WORK ORDER –
Could you repeat every entry below word for word, leaving out the pictures?

(Records excerpted from a collection)

Segment Open

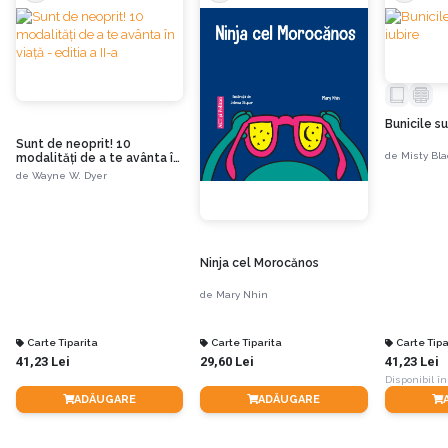
Astfel, povestea ne poartă pe cărarea vieții acestui băiețel, care intenționat
nu are nume, pentru ca voi să îi găsiți unul, și îl vedem cum trece de a la
gândi astfel:
Bunicile su
„Motive să NU devin biolog marin:
Sunt de neoprit! 10
de
Misty Bla
modalități de a te avânta în
viață - editia a II-a
de
Wayne W. Dyer
Nu sunt destul de isteț.
E nevoie de mult timp.
Ninja cel Morocănos
E prea greu.
de
Mary Nhin
Carte Tiparita
Carte Tiparita
Carte Tipa
Familia mea va fi dezamăgită.
41,23 Lei
29,60 Lei
41,23 Lei
Disponibil în
Costă prea mult.”
ADĂUGARE
ADĂUGARE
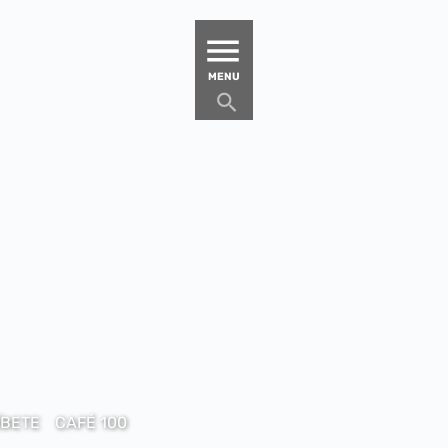
MATUCANA 100 – CENTRO
MENU
ÍBETE
CAFÉ 100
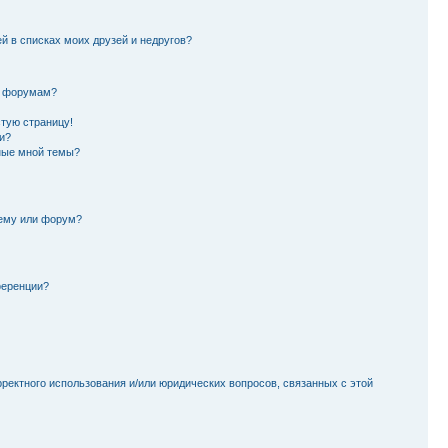
й в списках моих друзей и недругов?
и форумам?
стую страницу!
и?
ные мной темы?
тему или форум?
ференции?
рректного использования и/или юридических вопросов, связанных с этой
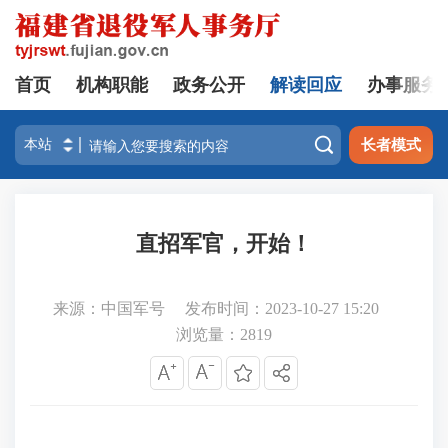
首页
机构职能
政务公开
解读回应
办事服务

长者模式
直招军官，开始！
来源：中国军号
发布时间：2023-10-27 15:20
浏览量：
2819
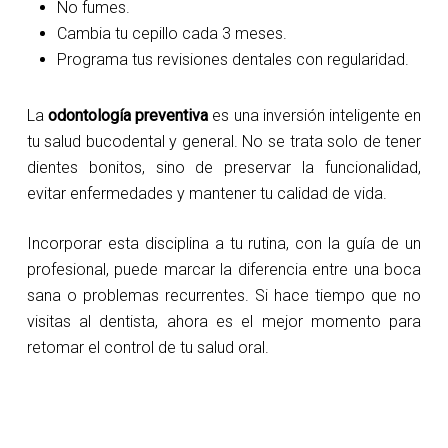
No fumes.
Cambia tu cepillo cada 3 meses.
Programa tus revisiones dentales con regularidad.
La
odontología preventiva
es una inversión inteligente en
tu salud bucodental y general. No se trata solo de tener
dientes bonitos, sino de preservar la funcionalidad,
evitar enfermedades y mantener tu calidad de vida.
Incorporar esta disciplina a tu rutina, con la guía de un
profesional, puede marcar la diferencia entre una boca
sana o problemas recurrentes. Si hace tiempo que no
visitas al dentista, ahora es el mejor momento para
retomar el control de tu salud oral.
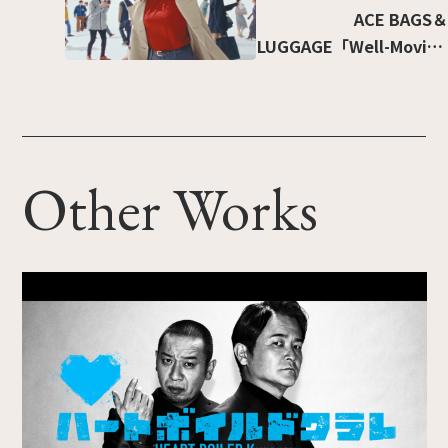
ACE BAGS＆
LUGGAGE「Well-Moving
移動を快適に」篇
Other Works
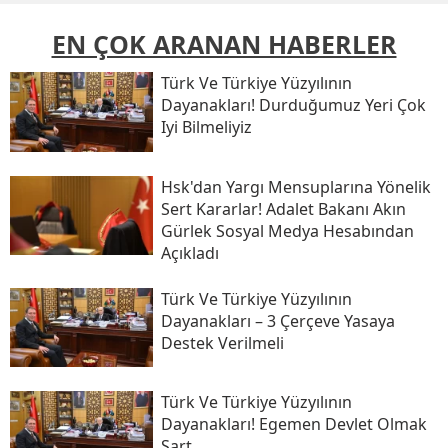
EN ÇOK ARANAN HABERLER
Türk Ve Türkiye Yüzyılının
Dayanakları! Durduğumuz Yeri Çok
Iyi Bilmeliyiz
Hsk'dan Yargı Mensuplarına Yönelik
Sert Kararlar! Adalet Bakanı Akın
Gürlek Sosyal Medya Hesabından
Açıkladı
Türk Ve Türkiye Yüzyılının
Dayanakları – 3 Çerçeve Yasaya
Destek Verilmeli
Türk Ve Türkiye Yüzyılının
Dayanakları! Egemen Devlet Olmak
Şart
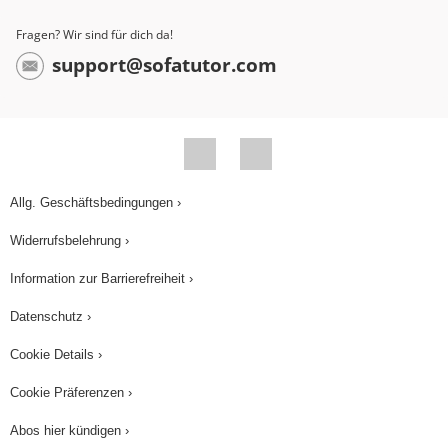
Fragen? Wir sind für dich da!
support@sofatutor.com
Allg. Geschäftsbedingungen ›
Widerrufsbelehrung ›
Information zur Barrierefreiheit ›
Datenschutz ›
Cookie Details ›
Cookie Präferenzen ›
Abos hier kündigen ›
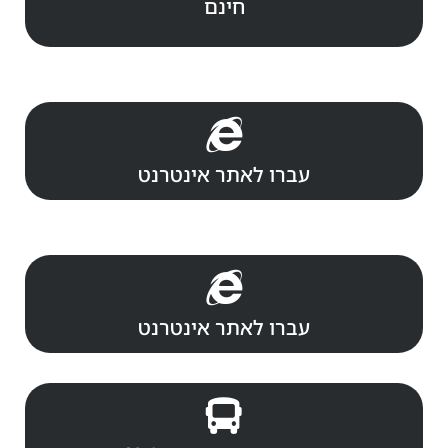
חינם
עברו לאתר אינטרנט
עברו לאתר אינטרנט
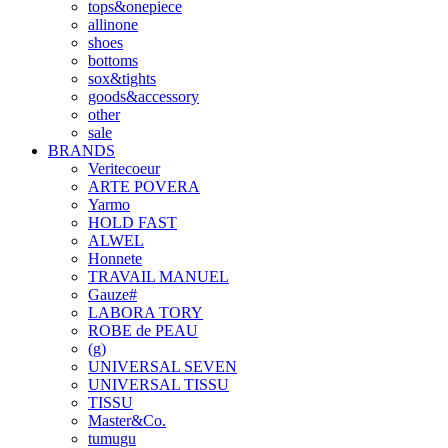
tops&onepiece
allinone
shoes
bottoms
sox&tights
goods&accessory
other
sale
BRANDS
Veritecoeur
ARTE POVERA
Yarmo
HOLD FAST
ALWEL
Honnete
TRAVAIL MANUEL
Gauze#
LABORA TORY
ROBE de PEAU
(g)
UNIVERSAL SEVEN
UNIVERSAL TISSU
TISSU
Master&Co.
tumugu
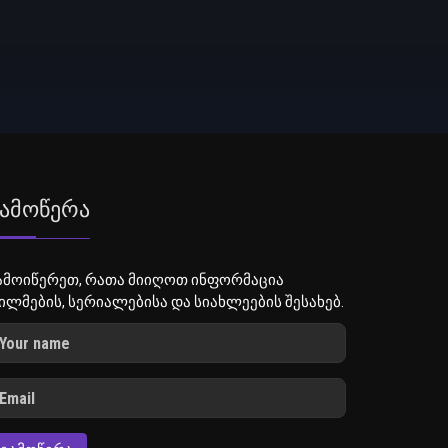
ამოწერა
ამოიწერეთ, რათა მიიღოთ ინფორმაცია
ილმების, სერიალებისა და სიახლეების შესახებ.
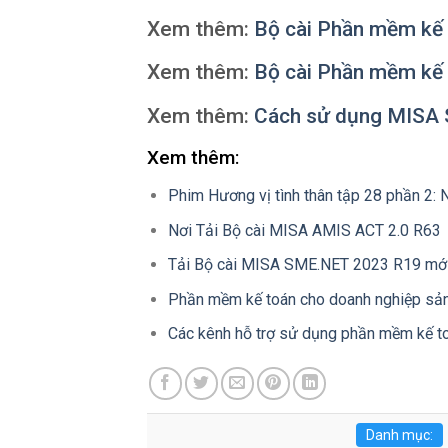
Xem thêm:
Bộ cài Phần mềm k
Xem thêm:
Bộ cài Phần mềm k
Xem thêm:
Cách sử dụng MISA S
Xem thêm:
Phim Hương vị tình thân tập 28 phần 2: 
Nơi Tải Bộ cài MISA AMIS ACT 2.0 R63
Tải Bộ cài MISA SME.NET 2023 R19 mới
Phần mềm kế toán cho doanh nghiệp sản 
Các kênh hỗ trợ sử dụng phần mềm kế 
Danh mục:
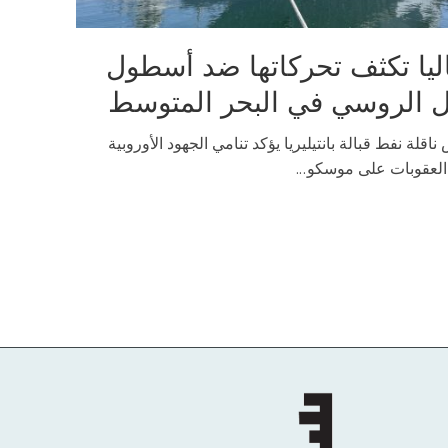
ليا تكثف تحركاتها ضد أسطول
 الروسي في البحر المتوسط
ناقلة نفط قبالة بانتيليريا يؤكد تنامي الجهود الأوروبية
لعقوبات على موسكو...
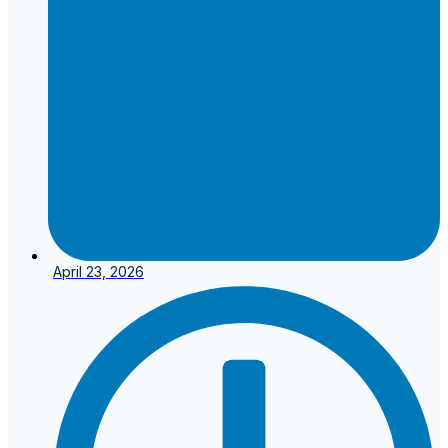
April 23, 2026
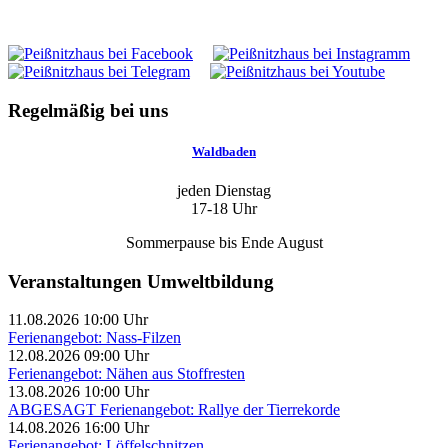
Regelmäßig bei uns
Waldbaden
jeden Dienstag
17-18 Uhr
Sommerpause bis Ende August
Veranstaltungen Umweltbildung
11.08.2026 10:00 Uhr
Ferienangebot: Nass-Filzen
12.08.2026 09:00 Uhr
Ferienangebot: Nähen aus Stoffresten
13.08.2026 10:00 Uhr
ABGESAGT Ferienangebot: Rallye der Tierrekorde
14.08.2026 16:00 Uhr
Ferienangebot: Löffelschnitzen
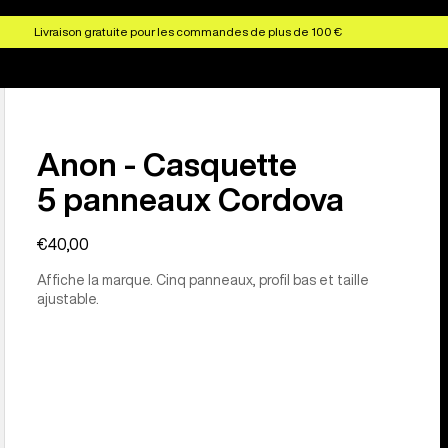
Livraison gratuite pour les commandes de plus de 100 €
Anon - Casquette
5 panneaux Cordova
€40,00
Affiche la marque. Cinq panneaux, profil bas et taille
ajustable.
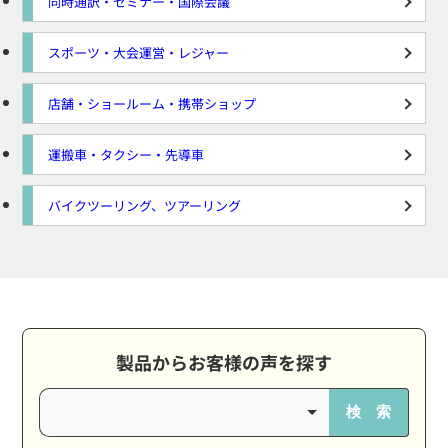
同時通訳・セミナー・国際会議
スポーツ・大会運営・レジャー
店舗・ショールーム・携帯ショップ
運搬車・タクシー・先導車
バイクツーリング、ツアーリング
製品からお客様の声を探す
検 索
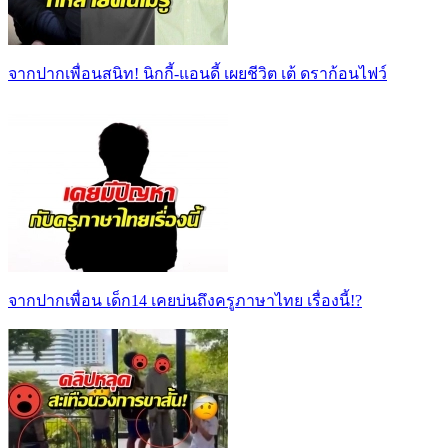
จากปากเพื่อนสนิท! นิกกี้-แอนดี้ เผยชีวิต เต้ ดราก้อนไฟว์
จากปากเพื่อน เด็ก14 เคยบ่นถึงครูภาษาไทย เรื่องนี้!?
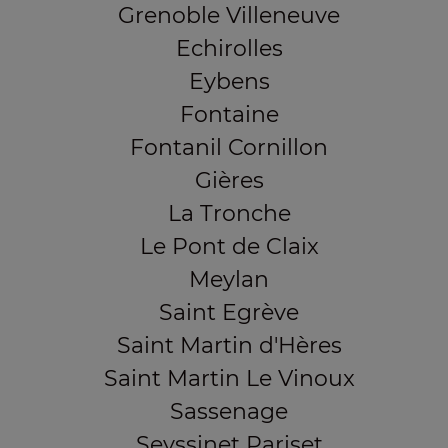
Grenoble Villeneuve
Echirolles
Eybens
Fontaine
Fontanil Cornillon
Gières
La Tronche
Le Pont de Claix
Meylan
Saint Egrève
Saint Martin d'Hères
Saint Martin Le Vinoux
Sassenage
Seyssinet Pariset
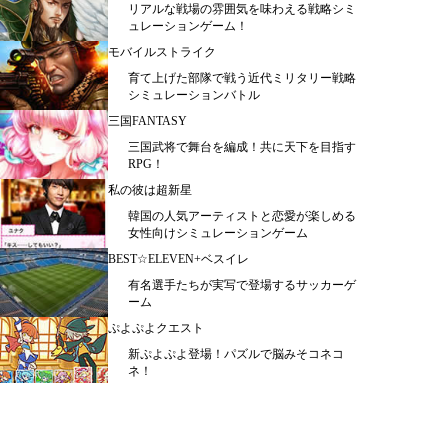
リアルな戦場の雰囲気を味わえる戦略シミ
ュレーションゲーム！
モバイルストライク
育て上げた部隊で戦う近代ミリタリー戦略
シミュレーションバトル
三国FANTASY
三国武将で舞台を編成！共に天下を目指す
RPG！
私の彼は超新星
韓国の人気アーティストと恋愛が楽しめる
女性向けシミュレーションゲーム
BEST☆ELEVEN+ベスイレ
有名選手たちが実写で登場するサッカーゲ
ーム
ぷよぷよクエスト
新ぷよぷよ登場！パズルで脳みそコネコ
ネ！
プロ野球PRIDE
オリジナルチームが作れる野球カードゲー
ム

Segment Closed

EXERCISE RESULT –
Astfel, povestea ne poartă pe cărarea vieții acestui băiețel, care intenționat
nu are nume, pentru ca voi să îi găsiți unul, și îl vedem cum trece de a la
gândi astfel:
Bunicile su
„Motive să NU devin biolog marin:
Sunt de neoprit! 10
de
Misty Bla
modalități de a te avânta în
viață - editia a II-a
de
Wayne W. Dyer
Nu sunt destul de isteț.
E nevoie de mult timp.
Ninja cel Morocănos
E prea greu.
de
Mary Nhin
Carte Tiparita
Carte Tiparita
Carte Tipa
Familia mea va fi dezamăgită.
41,23 Lei
29,60 Lei
41,23 Lei
Disponibil în
Costă prea mult.”
ADĂUGARE
ADĂUGARE
MATUCANA 100 – CENTRO
MENU
ÍBETE
CAFÉ 100
й в списках моих друзей и недругов?
и форумам?
стую страницу!
и?
ные мной темы?
тему или форум?
ференции?
рректного использования и/или юридических вопросов, связанных с этой
首页
机构职能
政务公开
解读回应
办事服务

长者模式
直招军官，开始！
来源：中国军号
发布时间：2023-10-27 15:20
浏览量：
2819
No fumes.
Cambia tu cepillo cada 3 meses.
Programa tus revisiones dentales con regularidad.
La
odontología preventiva
es una inversión inteligente en
tu salud bucodental y general. No se trata solo de tener
dientes bonitos, sino de preservar la funcionalidad,
evitar enfermedades y mantener tu calidad de vida.
Incorporar esta disciplina a tu rutina, con la guía de un
profesional, puede marcar la diferencia entre una boca
sana o problemas recurrentes. Si hace tiempo que no
visitas al dentista, ahora es el mejor momento para
retomar el control de tu salud oral.
ACE BAGS＆
LUGGAGE「Well-Moving
移動を快適に」篇
Other Works
EN ÇOK ARANAN HABERLER
Türk Ve Türkiye Yüzyılının
Dayanakları! Durduğumuz Yeri Çok
Iyi Bilmeliyiz
Hsk'dan Yargı Mensuplarına Yönelik
Sert Kararlar! Adalet Bakanı Akın
Gürlek Sosyal Medya Hesabından
Açıkladı
Türk Ve Türkiye Yüzyılının
Dayanakları – 3 Çerçeve Yasaya
Destek Verilmeli
Türk Ve Türkiye Yüzyılının
Dayanakları! Egemen Devlet Olmak
Şart
Fragen? Wir sind für dich da!
support@sofatutor.com
Allg. Geschäftsbedingungen ›
Widerrufsbelehrung ›
Information zur Barrierefreiheit ›
Datenschutz ›
Cookie Details ›
Cookie Präferenzen ›
Abos hier kündigen ›
חינם
עברו לאתר אינטרנט
עברו לאתר אינטרנט
tops&onepiece
allinone
shoes
bottoms
sox&tights
goods&accessory
other
sale
BRANDS
Veritecoeur
ARTE POVERA
Yarmo
HOLD FAST
ALWEL
Honnete
TRAVAIL MANUEL
Gauze#
LABORA TORY
ROBE de PEAU
(g)
UNIVERSAL SEVEN
UNIVERSAL TISSU
TISSU
Master&Co.
tumugu
ამოწერა
ამოიწერეთ, რათა მიიღოთ ინფორმაცია
ილმების, სერიალებისა და სიახლეების შესახებ.
Xem thêm:
Bộ cài Phần mềm k
Xem thêm:
Bộ cài Phần mềm k
Xem thêm:
Cách sử dụng MISA S
Xem thêm:
Phim Hương vị tình thân tập 28 phần 2: 
Nơi Tải Bộ cài MISA AMIS ACT 2.0 R63
Tải Bộ cài MISA SME.NET 2023 R19 mới
Phần mềm kế toán cho doanh nghiệp sản 
Các kênh hỗ trợ sử dụng phần mềm kế 
Danh mục:
ليا تكثف تحركاتها ضد أسطول
 الروسي في البحر المتوسط
ناقلة نفط قبالة بانتيليريا يؤكد تنامي الجهود الأوروبية
لعقوبات على موسكو...
April 23, 2026
Regelmäßig bei uns
Waldbaden
jeden Dienstag
17-18 Uhr
Sommerpause bis Ende August
Veranstaltungen Umweltbildung
11.08.2026 10:00 Uhr
Ferienangebot: Nass-Filzen
12.08.2026 09:00 Uhr
Ferienangebot: Nähen aus Stoffresten
13.08.2026 10:00 Uhr
ABGESAGT Ferienangebot: Rallye der Tierrekorde
14.08.2026 16:00 Uhr
Ferienangebot: Löffelschnitzen
Livraison gratuite pour les commandes de plus de 100 €
Anon - Casquette
5 panneaux Cordova
€40,00
Affiche la marque. Cinq panneaux, profil bas et taille
ajustable.
同時通訳・セミナー・国際会議
スポーツ・大会運営・レジャー
店舗・ショールーム・携帯ショップ
運搬車・タクシー・先導車
バイクツーリング、ツアーリング
製品からお客様の声を探す
検 索
จากปากเพื่อนสนิท! นิกกี้-แอนดี้ เผยชีวิต เต้ ดราก้อนไฟว์
จากปากเพื่อน เด็ก14 เคยบ่นถึงครูภาษาไทย เรื่องนี้!?
Grenoble Villeneuve
Echirolles
Eybens
Fontaine
Fontanil Cornillon
Gières
La Tronche
Le Pont de Claix
Meylan
Saint Egrève
Saint Martin d'Hères
Saint Martin Le Vinoux
Sassenage
Seyssinet Pariset
リアルな戦場の雰囲気を味わえる戦略シミ
ュレーションゲーム！
モバイルストライク
育て上げた部隊で戦う近代ミリタリー戦略
シミュレーションバトル
三国FANTASY
三国武将で舞台を編成！共に天下を目指す
RPG！
私の彼は超新星
韓国の人気アーティストと恋愛が楽しめる
女性向けシミュレーションゲーム
BEST☆ELEVEN+ベスイレ
有名選手たちが実写で登場するサッカーゲ
ーム
ぷよぷよクエスト
新ぷよぷよ登場！パズルで脳みそコネコ
ネ！
プロ野球PRIDE
オリジナルチームが作れる野球カードゲー
ム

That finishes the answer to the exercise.